WALLINGFORD — For almost 60 years, the annual agricultural fair has showcased the work of Lyman Hall High School agricultural science students, whether they’re growing flowers, tending to animals or overhauling tractors.
This year’s ag fair continues today from 9 a.m. to noon. Thousands of visitors attend annually, including groups of elementary school children and program alumni.
The ag fair, which began in 1963 as a spring show, is traditionally held for three days during the third week of May.
The regional agricultural science and technology program, formerly called vocational agriculture, was launched in the 1958-59 school year. Girls had been admitted to vo-ag, which started out all-boys, by 1962.
Ag science, unusual among high school programs, is closely tied to a club, the National FFA Organization, formerly the Future Farmers of America.

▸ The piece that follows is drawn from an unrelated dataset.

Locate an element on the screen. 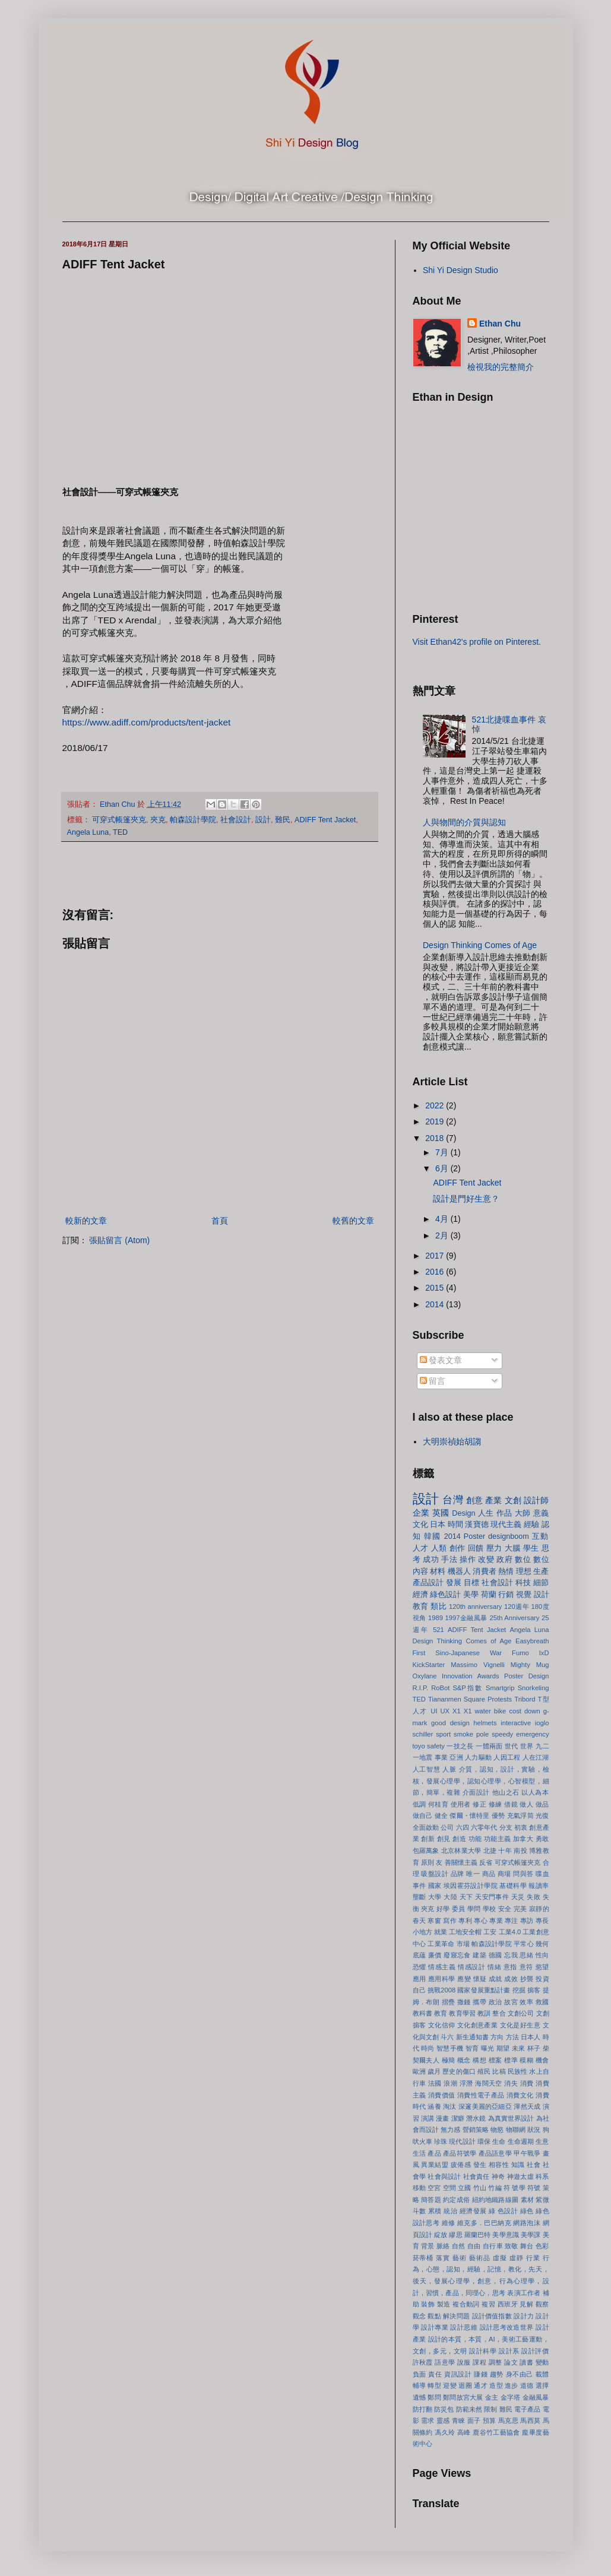  消費者 is located at coordinates (484, 1571).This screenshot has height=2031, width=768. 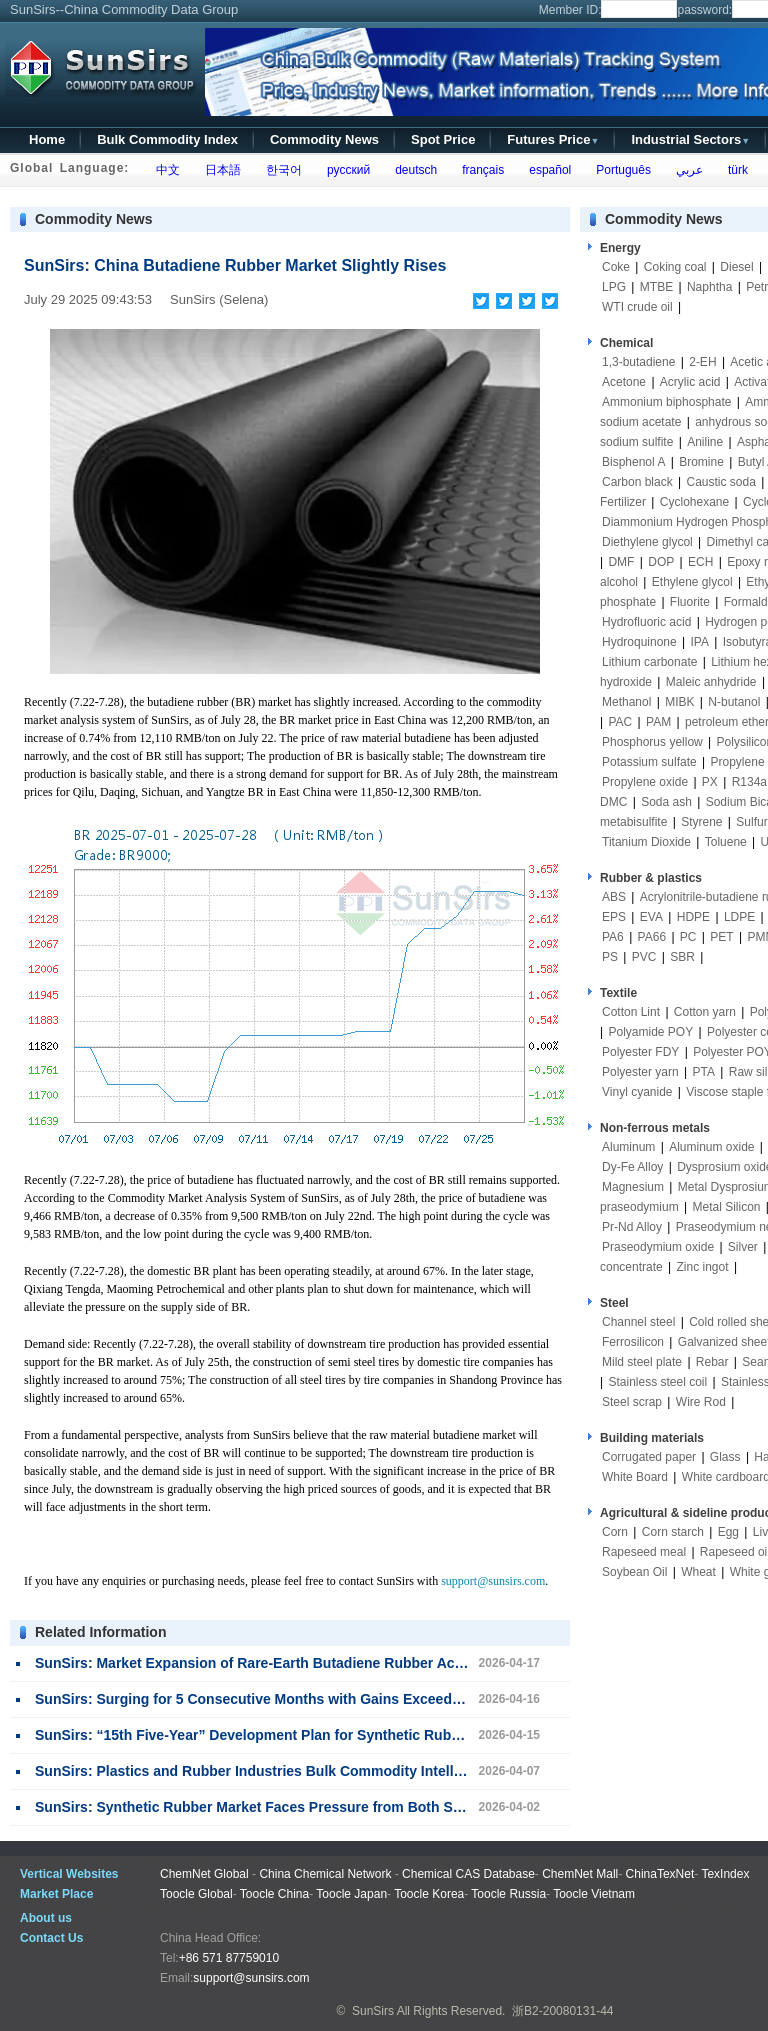 I want to click on ABS, so click(x=614, y=897).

Students have created scrapbooks every year since 1959 documenting ag science and FFA activities, including the ag fair.
Over the years, these scrapbooks have documented ag fair activities, including demonstrations of sheep shearing and how to handle cows, visits from Smokey Bear and informational displays.
The scrapbooks also show the origins of the ag fair.
In February 1964, students built garden displays in the Lyman Hall foyer, right outside the auditorium doors, for a floral show. In 1965, the spring show was named the animal science fair, and in 1967 it was called the vo-ag fair.
The first vo-ag class had 15 students, according to records kept in the 1959 scrapbook created by students.
Currently, the program enrolls 320 students from nine towns. It’s grown from a 19,000-square-foot space within the school building to the 70,000-square-foot Vernon E. Cleaves Agricultural Science and Technology Center, named for the former vo-ag department head.